Analytics Workload management - joshid43016/AnalyticsDataEcosystem GitHub Wiki

Workload management

In simple terms, workload management on an analytics data platform is similar to managing traffic on a busy highway. On a SQL based platform, we have requests coming from multiple tools & technologies for data integration and consumption. These requests aka demand for resources have to be processed and results provided back to the requestor within defined SLAs (Service Level agreements)

Below are high level business requirement for workload management.

Tactical requests that require less resources should be prioritized higher on the system and response time are fast [FAST LANE]
Analytical batch processes which run once a week or month or year are prioritized lower but have completion SLAs [SLOW LANE]
From BI tool perspective, ability to run analytical workloads that run long in background [STELTH]
There could be multiple fast lanes to handle high user concurrency and fewer Slow lanes with ability to hold requests in queue

From technical perspective, requests could

Large CPU consuming requests.
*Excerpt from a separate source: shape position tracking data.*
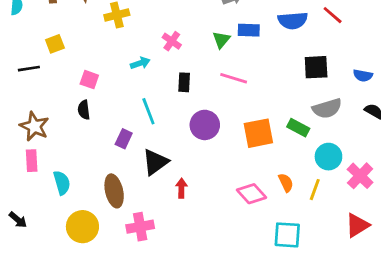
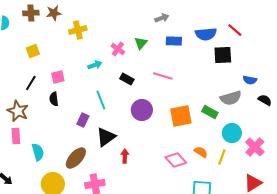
green triangle: (221, 40) -> (141, 43), moved
black square: (316, 67) -> (223, 55), moved
black line: (29, 69) -> (31, 83), moved, turned -49
blue semicircle: (363, 75) -> (250, 80), moved
pink square: (89, 80) -> (58, 77), turned -32
black rectangle: (184, 82) -> (127, 79), turned -64
orange semicircle: (286, 183) -> (201, 152), turned -32
brown ellipse: (114, 191) -> (76, 158), turned 55

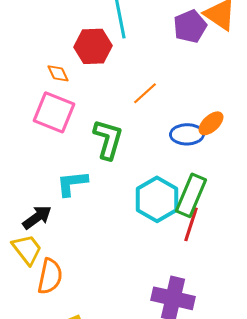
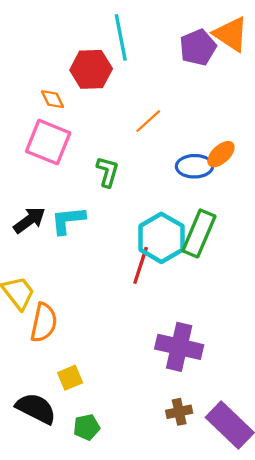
green L-shape: (108, 139) -> (108, 172), size x0.7
black arrow: (37, 217) -> (29, 220), moved
red line: (191, 224) -> (141, 265), moved

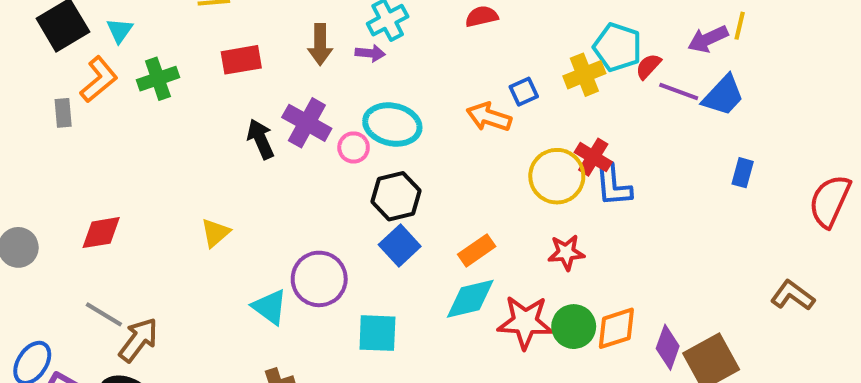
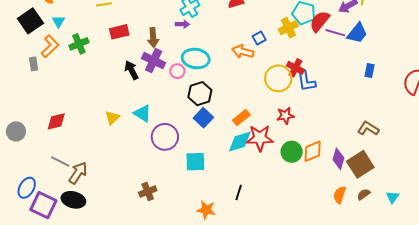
brown arrow: (320, 45) -> (153, 38), moved
red semicircle: (648, 66) -> (320, 21), size x1.6
brown L-shape: (793, 295) -> (368, 128), moved
cyan triangle: (270, 307) -> (142, 113), moved
red star: (525, 322) -> (260, 138), moved

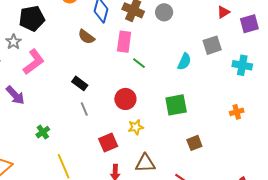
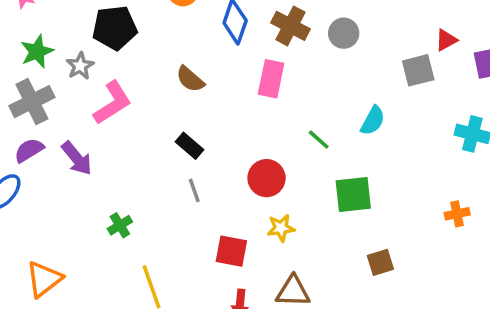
brown semicircle: (86, 37) -> (190, 79), moved
gray square: (212, 45) -> (418, 70), moved
green line: (139, 63) -> (319, 140), moved
red square: (108, 142) -> (231, 251), turned 30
These requests could have calculations or extensive number of joins
Large IO consuming requests. Such requests are going after large table with no constraints or performing Cartesian product joins

Modern OS which are basis of analytics data platform, handles memory using LRU (least recently used) algorithm. Data is written to memory and swapped out by OS are no longer key factor. Storage on SSD (Solid state devices) in recent years have also reduced reliance on memory.

To meet these needs, different vendors have different strategies

Snowflake recommends using different warehouses for different use cases.
Teradata and AWS Redshift have workload management engine that allows queries to be prioritized based on estimation. Short query bias and demotion after x number of seconds allows tactical workloads to complete quickly.

Concurrency

There are many ways to look at concurrency. We could report this at user level or at query level. From time horizon perspective, this could be by sec, hour, day or month. Incoming query volume, query type and analytics processing platform's processing capability impacts concurrency.

Latency

There are two aspects to network bandwidth - 1. throughput volume 2. number of requests per sec.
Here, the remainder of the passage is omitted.